» DATA PROVIDED:

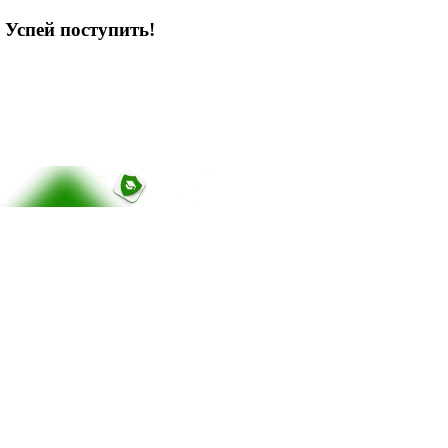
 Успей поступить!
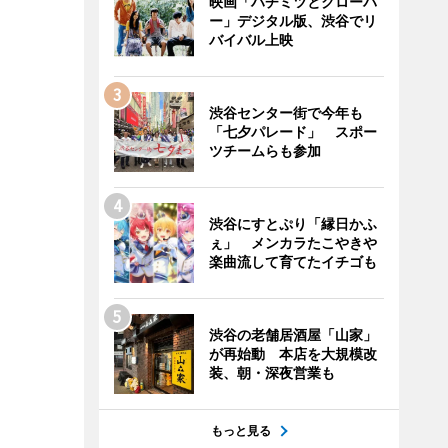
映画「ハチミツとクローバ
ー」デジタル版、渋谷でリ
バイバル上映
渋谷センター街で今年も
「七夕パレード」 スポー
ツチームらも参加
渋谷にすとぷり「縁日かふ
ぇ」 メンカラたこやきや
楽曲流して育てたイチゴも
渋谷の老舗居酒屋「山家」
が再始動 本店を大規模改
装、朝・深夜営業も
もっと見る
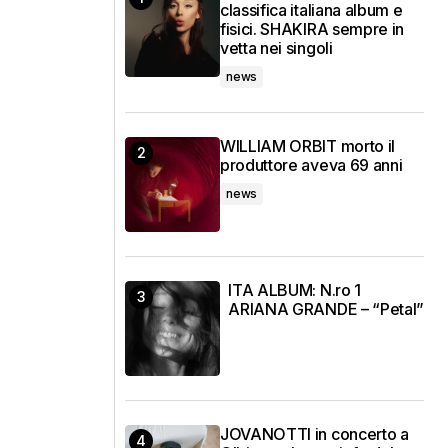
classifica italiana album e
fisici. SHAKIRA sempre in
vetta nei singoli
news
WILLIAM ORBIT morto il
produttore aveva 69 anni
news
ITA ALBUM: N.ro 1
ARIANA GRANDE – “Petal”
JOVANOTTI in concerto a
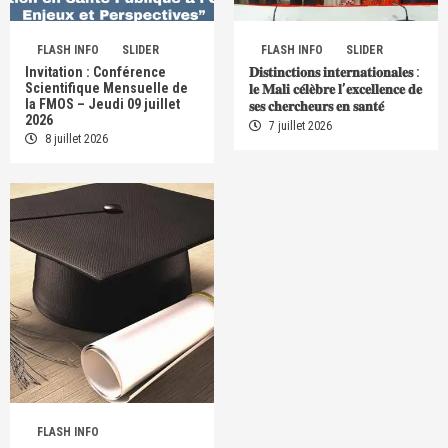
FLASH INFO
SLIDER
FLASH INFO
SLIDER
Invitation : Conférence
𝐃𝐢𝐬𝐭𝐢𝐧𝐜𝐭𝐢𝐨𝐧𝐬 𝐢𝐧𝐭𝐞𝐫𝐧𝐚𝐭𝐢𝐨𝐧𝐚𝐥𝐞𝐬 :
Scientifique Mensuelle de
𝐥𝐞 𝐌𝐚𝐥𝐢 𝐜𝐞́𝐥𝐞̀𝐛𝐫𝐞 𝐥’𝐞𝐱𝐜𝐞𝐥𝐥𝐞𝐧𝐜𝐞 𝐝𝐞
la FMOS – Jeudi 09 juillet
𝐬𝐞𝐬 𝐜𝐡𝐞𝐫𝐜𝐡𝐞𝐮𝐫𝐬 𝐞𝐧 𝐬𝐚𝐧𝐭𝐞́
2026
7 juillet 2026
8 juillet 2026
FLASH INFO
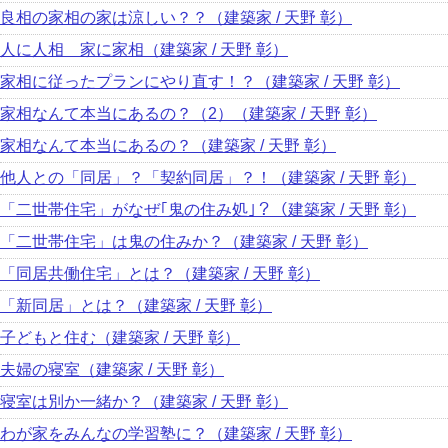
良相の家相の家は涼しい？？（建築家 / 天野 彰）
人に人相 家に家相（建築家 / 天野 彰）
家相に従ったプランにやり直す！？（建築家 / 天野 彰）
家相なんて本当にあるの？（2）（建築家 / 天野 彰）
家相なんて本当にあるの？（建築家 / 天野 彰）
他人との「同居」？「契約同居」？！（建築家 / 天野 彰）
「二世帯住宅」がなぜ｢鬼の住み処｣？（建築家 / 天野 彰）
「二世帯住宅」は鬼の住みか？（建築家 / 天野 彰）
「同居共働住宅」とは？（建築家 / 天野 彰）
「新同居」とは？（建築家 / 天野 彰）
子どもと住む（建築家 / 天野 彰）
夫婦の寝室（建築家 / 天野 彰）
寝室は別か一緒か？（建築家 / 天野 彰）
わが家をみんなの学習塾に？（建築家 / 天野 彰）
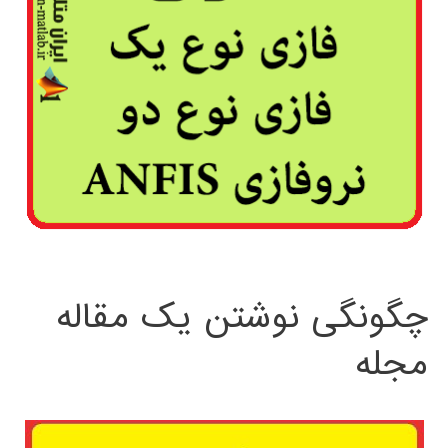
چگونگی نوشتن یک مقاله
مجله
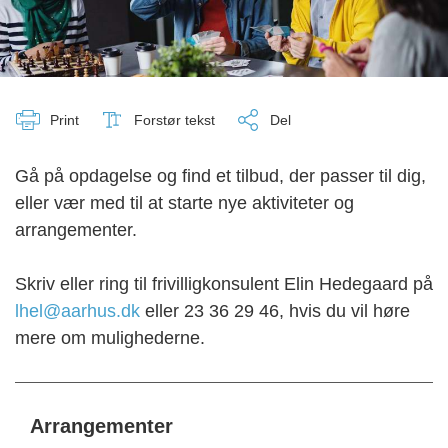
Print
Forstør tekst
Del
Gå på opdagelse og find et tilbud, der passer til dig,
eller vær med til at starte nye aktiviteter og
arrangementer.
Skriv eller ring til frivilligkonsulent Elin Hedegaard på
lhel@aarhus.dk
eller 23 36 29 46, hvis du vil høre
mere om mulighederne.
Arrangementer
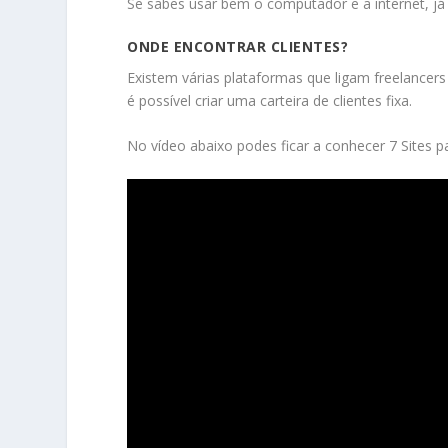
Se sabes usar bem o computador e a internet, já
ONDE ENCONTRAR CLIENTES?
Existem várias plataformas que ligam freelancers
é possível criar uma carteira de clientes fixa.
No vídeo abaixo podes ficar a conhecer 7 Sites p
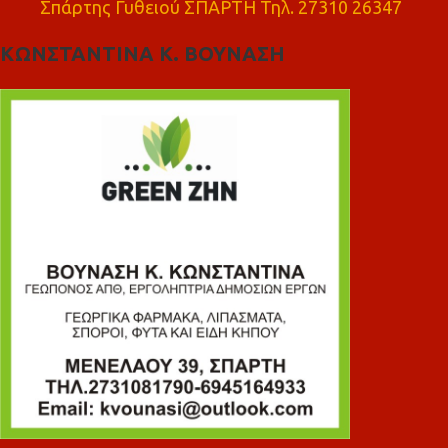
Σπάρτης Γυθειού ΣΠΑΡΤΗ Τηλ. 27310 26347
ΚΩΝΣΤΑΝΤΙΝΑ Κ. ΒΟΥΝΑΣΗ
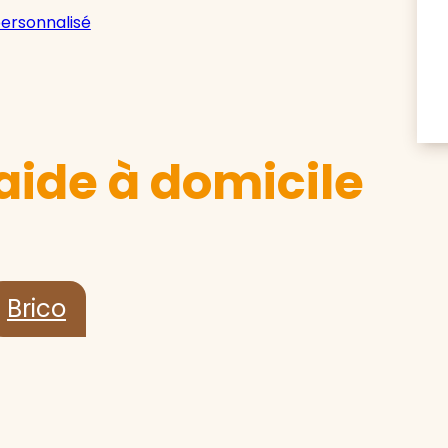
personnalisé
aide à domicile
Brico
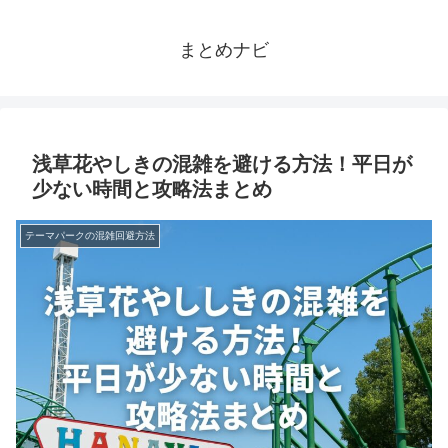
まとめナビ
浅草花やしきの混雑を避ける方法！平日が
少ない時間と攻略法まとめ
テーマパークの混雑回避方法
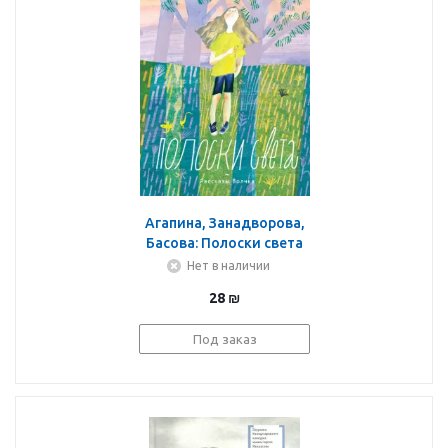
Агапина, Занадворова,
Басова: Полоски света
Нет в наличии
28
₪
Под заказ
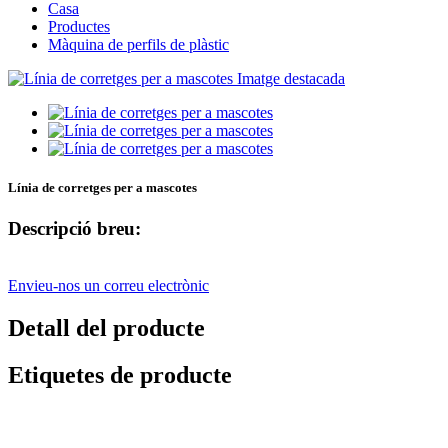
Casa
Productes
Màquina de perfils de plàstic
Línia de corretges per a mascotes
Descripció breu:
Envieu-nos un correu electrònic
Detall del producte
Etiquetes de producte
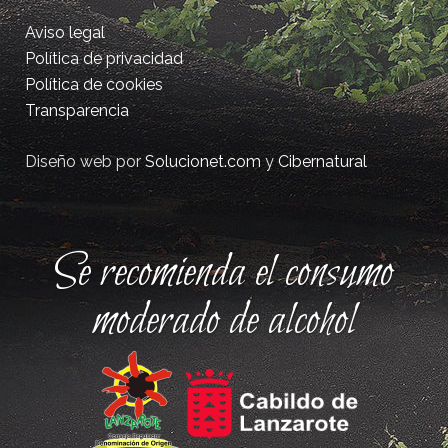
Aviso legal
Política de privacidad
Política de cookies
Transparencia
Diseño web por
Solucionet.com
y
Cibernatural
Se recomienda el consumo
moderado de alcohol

» WHAT IS NEEDED: Among the lines of the preceding data, which ones hold the word "eller"? List them.

» THE ANSWER:
eller vær med til at starte nye aktiviteter og
Skriv eller ring til frivilligkonsulent Elin Hedegaard på
eller 23 36 29 46, hvis du vil høre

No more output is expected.